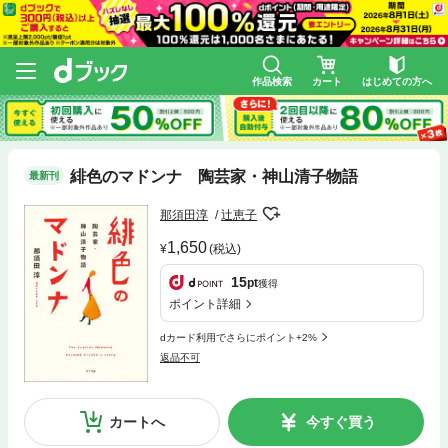
作品検索
カート
はじめての方へ
緋色のマドンナ 陶芸家・神山清子物語
最新刊
那須田淳
辻󠄀恵子
1,650
(税込)
15
pt
獲得
ポイント詳細
dカード利用でさらにポイント+2%
返品不可
カートへ
今すぐ買う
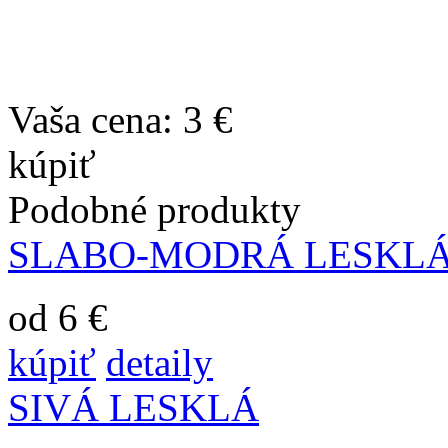
Vaša cena:
3 €
kúpiť
Podobné produkty
SLABO-MODRÁ LESKL
od 6 €
kúpiť
detaily
SIVÁ LESKLÁ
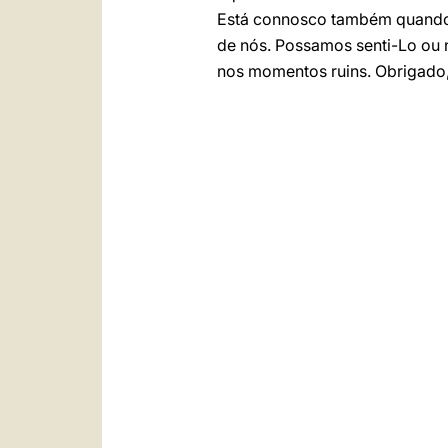
Está connosco também quando
de nós. Possamos senti-Lo ou 
nos momentos ruins. Obrigado,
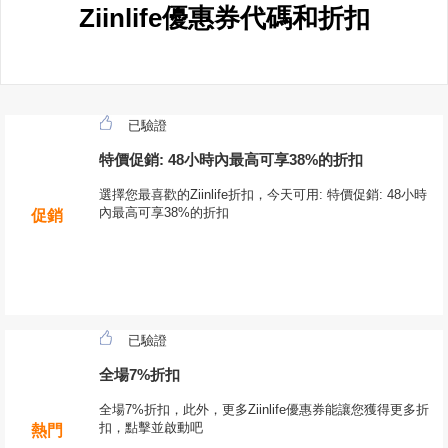
Ziinlife優惠券代碼和折扣
已驗證
特價促銷: 48小時內最高可享38%的折扣
選擇您最喜歡的Ziinlife折扣，今天可用: 特價促銷: 48小時
內最高可享38%的折扣
促銷
已驗證
全場7%折扣
全場7%折扣，此外，更多Ziinlife優惠券能讓您獲得更多折
扣，點擊並啟動吧
熱門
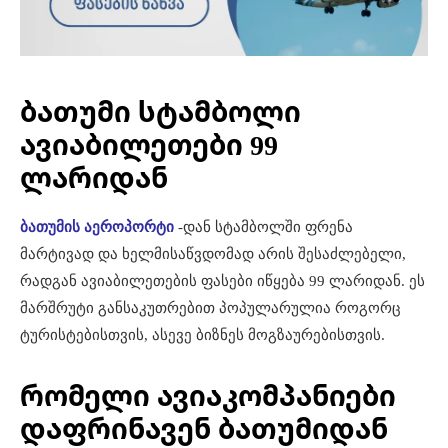
ბათუმი სტამბოლი
ავიაბილეთები 99
ლარიდან
ბათუმის აეროპორტი
-დან სტამბოლში ფრენა
მარტივად და ხელმისაწვდომად არის შესაძლებელი,
რადგან ავიაბილეთების ფასები იწყება 99 ლარიდან. ეს
მარშრუტი განსაკუთრებით პოპულარულია როგორც
ტურისტებისთვის, ასევე ბიზნეს მოგზაურებისთვის.
რომელი ავიაკომპანიები
დაფრინავენ ბათუმიდან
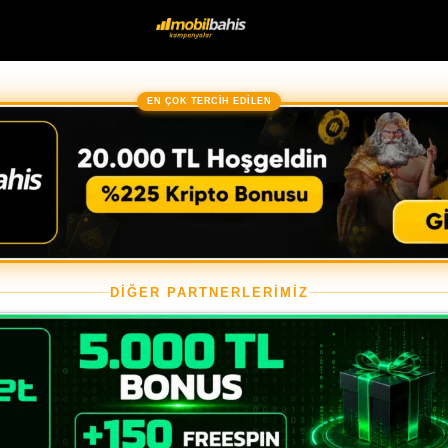
EN ÇOK TERCİH EDİLEN
DİĞER PARTNERLERİMİZ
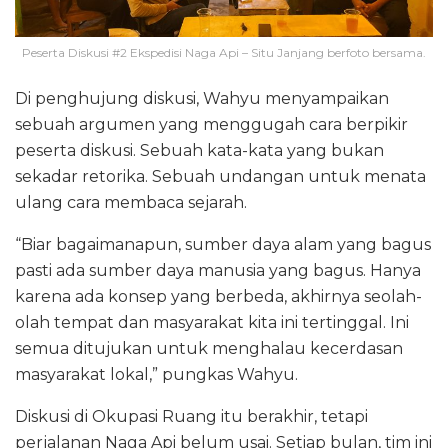
Peserta Diskusi #2 Ekspedisi Naga Api – Situ Janjang berfoto bersama.
Di penghujung diskusi, Wahyu menyampaikan
sebuah argumen yang menggugah cara berpikir
peserta diskusi. Sebuah kata-kata yang bukan
sekadar retorika. Sebuah undangan untuk menata
ulang cara membaca sejarah.
“Biar bagaimanapun, sumber daya alam yang bagus
pasti ada sumber daya manusia yang bagus. Hanya
karena ada konsep yang berbeda, akhirnya seolah-
olah tempat dan masyarakat kita ini tertinggal. Ini
semua ditujukan untuk menghalau kecerdasan
masyarakat lokal,” pungkas Wahyu.
Diskusi di Okupasi Ruang itu berakhir, tetapi
perjalanan Naga Api belum usai. Setiap bulan, tim ini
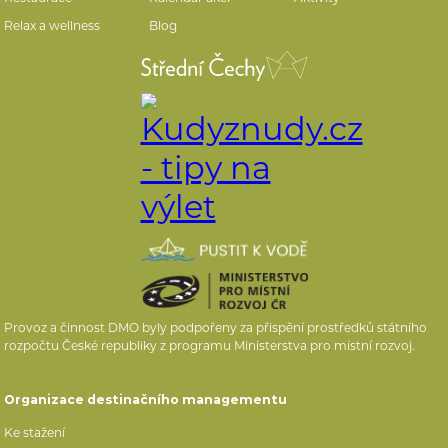
Relax a wellness
Blog
Provoz a činnost DMO byly podpořeny za přispění prostředků státního
rozpočtu České republiky z programu Ministerstva pro místní rozvoj.
Organizace destinačního managementu
Ke stažení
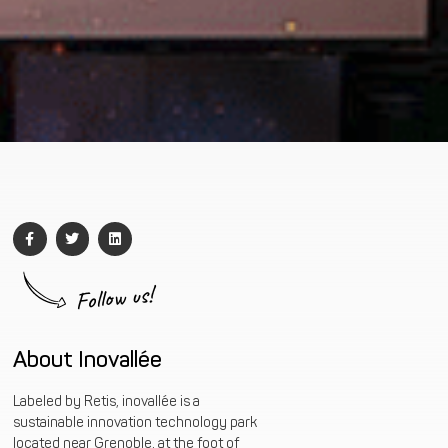
Follow us!
About Inovallée
Labeled by Retis, inovallée is a
sustainable innovation technology park
located near Grenoble, at the foot of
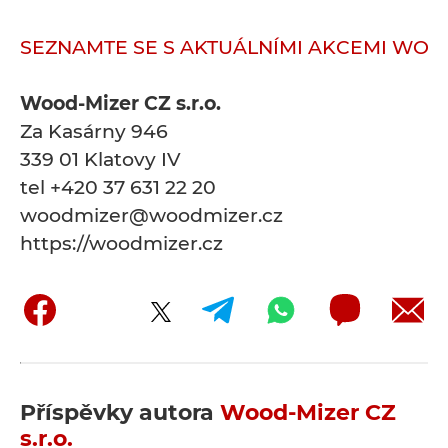
SEZNAMTE SE S AKTUÁLNÍMI AKCEMI WOO
Wood-Mizer CZ s.r.o.
Za Kasárny 946
339 01 Klatovy IV
tel +420 37 631 22 20
woodmizer@woodmizer.cz
https://woodmizer.cz
Příspěvky autora
Wood-Mizer CZ
s.r.o.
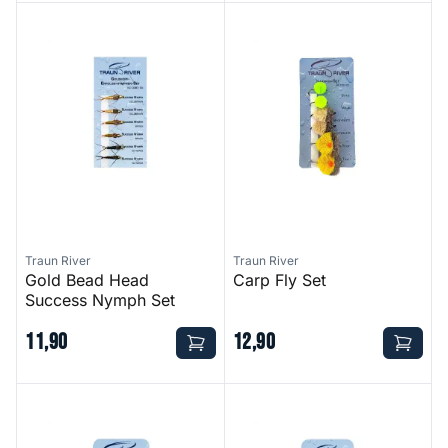
Gold Bead Head Success Nymph Set
Carp Fly Set
Traun River
Traun River
Gold Bead Head
Carp Fly Set
Success Nymph Set
11
,
90
12
,
90
Terrestrial Set
CDC Emerger Set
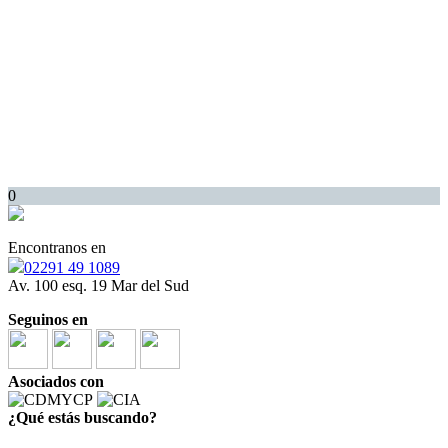
0
Encontranos en
02291 49 1089
Av. 100 esq. 19 Mar del Sud
Seguinos en
Asociados con
¿Qué estás buscando?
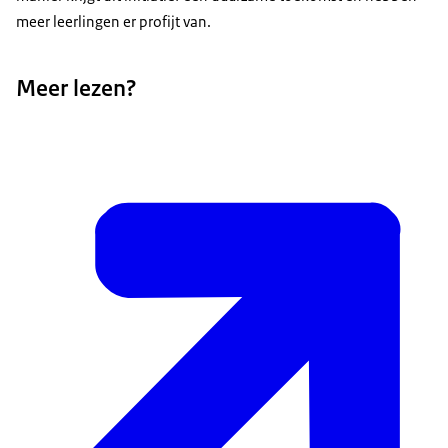
meer leerlingen er profijt van.
Meer lezen?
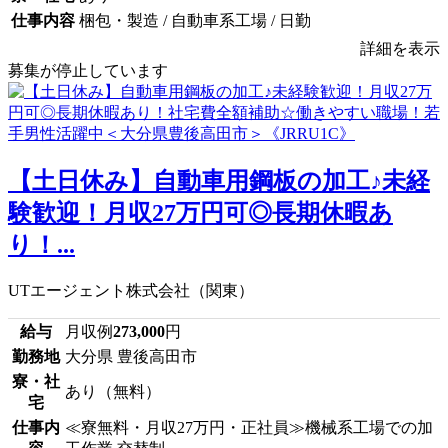
仕事内容
梱包・製造 / 自動車系工場 / 日勤
詳細を表示
募集が停止しています
【土日休み】自動車用鋼板の加工♪未経
験歓迎！月収27万円可◎長期休暇あ
り！...
UTエージェント株式会社（関東）
給与
月収例
273,000
円
勤務地
大分県 豊後高田市
寮・社
あり（無料）
宅
仕事内
≪寮無料・月収27万円・正社員≫機械系工場での加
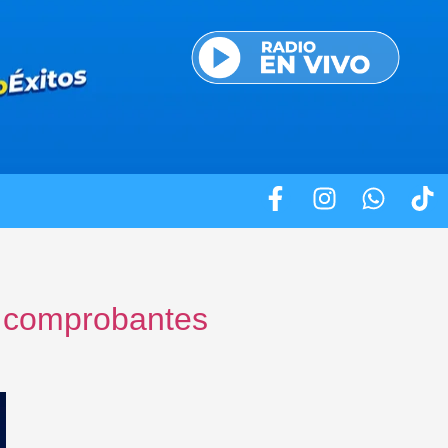
n comprobantes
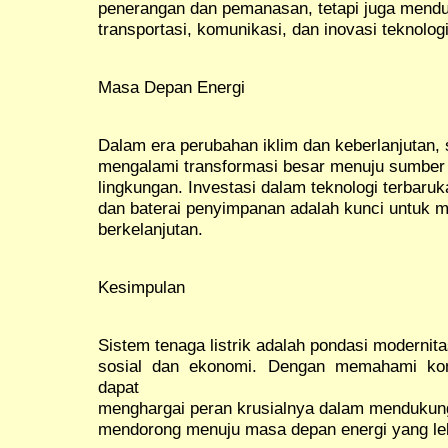
penerangan dan pemanasan, tetapi juga menduk
transportasi, komunikasi, dan inovasi teknologi
Masa Depan Energi
Dalam era perubahan iklim dan keberlanjutan, 
mengalami transformasi besar menuju sumber 
lingkungan. Investasi dalam teknologi terbaruk
dan baterai penyimpanan adalah kunci untuk
berkelanjutan.
Kesimpulan
Sistem tenaga listrik adalah pondasi modern
sosial dan ekonomi. Dengan memahami komp
dapat
menghargai peran krusialnya dalam mendukung
mendorong menuju masa depan energi yang leb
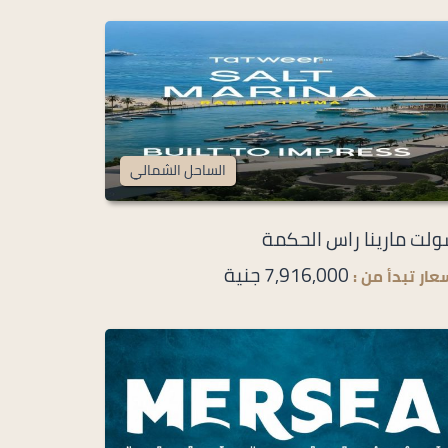
الساحل الشمالي
لت مارينا راس الحكمة
7,916,000 جنية
عار تبدأ من :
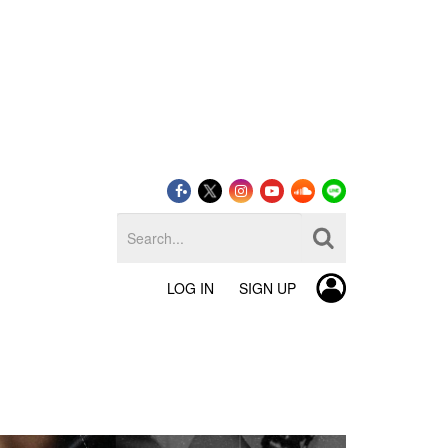
LOG IN
SIGN UP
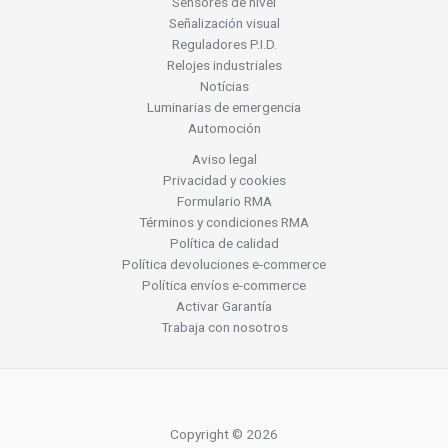
Sensores de nivel
Señalización visual
Reguladores P.I.D.
Relojes industriales
Notícias
Luminarias de emergencia
Automoción
Aviso legal
Privacidad y cookies
Formulario RMA
Términos y condiciones RMA
Política de calidad
Política devoluciones e-commerce
Política envíos e-commerce
Activar Garantía
Trabaja con nosotros
Copyright © 2026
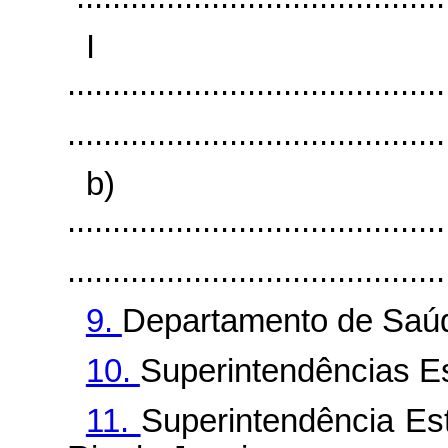
I
..........................................
..........................................
b)
..........................................
..........................................
9.
Departamento de Saúde
10.
Superintendências Es
11.
Superintendência Es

#####

*PROBLEM REQUIREMENTS*:
The material above is to be transcribed exactly, with its images omitted.

*REPLY*:
作品検索
カート
はじめての方へ
緋色のマドンナ 陶芸家・神山清子物語
最新刊
那須田淳
辻󠄀恵子
1,650
(税込)
15
pt
獲得
ポイント詳細
dカード利用でさらにポイント+2%
返品不可
カートへ
今すぐ買う
Vaša cena:
3 €
kúpiť
Podobné produkty
SLABO-MODRÁ LESKL
od 6 €
kúpiť
detaily
SIVÁ LESKLÁ
Está connosco também quando
de nós. Possamos senti-Lo ou 
nos momentos ruins. Obrigado,
Ziinlife優惠券代碼和折扣
已驗證
特價促銷: 48小時內最高可享38%的折扣
選擇您最喜歡的Ziinlife折扣，今天可用: 特價促銷: 48小時
內最高可享38%的折扣
促銷
已驗證
全場7%折扣
全場7%折扣，此外，更多Ziinlife優惠券能讓您獲得更多折
扣，點擊並啟動吧
熱門
ბათუმი სტამბოლი
ავიაბილეთები 99
ლარიდან
ბათუმის აეროპორტი
-დან სტამბოლში ფრენა
მარტივად და ხელმისაწვდომად არის შესაძლებელი,
რადგან ავიაბილეთების ფასები იწყება 99 ლარიდან. ეს
მარშრუტი განსაკუთრებით პოპულარულია როგორც
ტურისტებისთვის, ასევე ბიზნეს მოგზაურებისთვის.
რომელი ავიაკომპანიები
დაფრინავენ ბათუმიდან
EN ÇOK TERCİH EDİLEN
DİĞER PARTNERLERİMİZ
Peserta Diskusi #2 Ekspedisi Naga Api – Situ Janjang berfoto bersama.
Di penghujung diskusi, Wahyu menyampaikan
sebuah argumen yang menggugah cara berpikir
peserta diskusi. Sebuah kata-kata yang bukan
sekadar retorika. Sebuah undangan untuk menata
ulang cara membaca sejarah.
“Biar bagaimanapun, sumber daya alam yang bagus
pasti ada sumber daya manusia yang bagus. Hanya
karena ada konsep yang berbeda, akhirnya seolah-
olah tempat dan masyarakat kita ini tertinggal. Ini
semua ditujukan untuk menghalau kecerdasan
masyarakat lokal,” pungkas Wahyu.
Diskusi di Okupasi Ruang itu berakhir, tetapi
perjalanan Naga Api belum usai. Setiap bulan, tim ini
Relax a wellness
Blog
Provoz a činnost DMO byly podpořeny za přispění prostředků státního
rozpočtu České republiky z programu Ministerstva pro místní rozvoj.
Organizace destinačního managementu
Ke stažení
Follow us!
About Inovallée
Labeled by Retis, inovallée is a
sustainable innovation technology park
located near Grenoble, at the foot of
SEZNAMTE SE S AKTUÁLNÍMI AKCEMI WOO
Wood-Mizer CZ s.r.o.
Za Kasárny 946
339 01 Klatovy IV
tel +420 37 631 22 20
woodmizer@woodmizer.cz
https://woodmizer.cz
Příspěvky autora
Wood-Mizer CZ
s.r.o.
Gold Bead Head Success Nymph Set
Carp Fly Set
Traun River
Traun River
Gold Bead Head
Carp Fly Set
Success Nymph Set
11
,
90
12
,
90
Terrestrial Set
CDC Emerger Set
0
Encontranos en
02291 49 1089
Av. 100 esq. 19 Mar del Sud
Seguinos en
Asociados con
¿Qué estás buscando?
meer leerlingen er profijt van.
Meer lezen?
仕事内容
梱包・製造 / 自動車系工場 / 日勤
詳細を表示
募集が停止しています
【土日休み】自動車用鋼板の加工♪未経
験歓迎！月収27万円可◎長期休暇あ
り！...
UTエージェント株式会社（関東）
給与
月収例
273,000
円
勤務地
大分県 豊後高田市
寮・社
あり（無料）
宅
仕事内
≪寮無料・月収27万円・正社員≫機械系工場での加
n comprobantes
penerangan dan pemanasan, tetapi juga menduk
transportasi, komunikasi, dan inovasi teknologi
Masa Depan Energi
Dalam era perubahan iklim dan keberlanjutan, 
mengalami transformasi besar menuju sumber 
lingkungan. Investasi dalam teknologi terbaruk
dan baterai penyimpanan adalah kunci untuk
berkelanjutan.
Kesimpulan
Sistem tenaga listrik adalah pondasi modern
sosial dan ekonomi. Dengan memahami komp
dapat
menghargai peran krusialnya dalam mendukung
mendorong menuju masa depan energi yang leb
الساحل الشمالي
لت مارينا راس الحكمة
7,916,000 جنية
عار تبدأ من :
LOG IN
SIGN UP
Sensores de nivel
Señalización visual
Reguladores P.I.D.
Relojes industriales
Notícias
Luminarias de emergencia
Automoción
Aviso legal
Privacidad y cookies
Formulario RMA
Términos y condiciones RMA
Política de calidad
Política devoluciones e-commerce
Política envíos e-commerce
Activar Garantía
Trabaja con nosotros
Copyright © 2026
I
..........................................
..........................................
b)
..........................................
..........................................
9.
Departamento de Saúde
10.
Superintendências Es
11.
Superintendência Es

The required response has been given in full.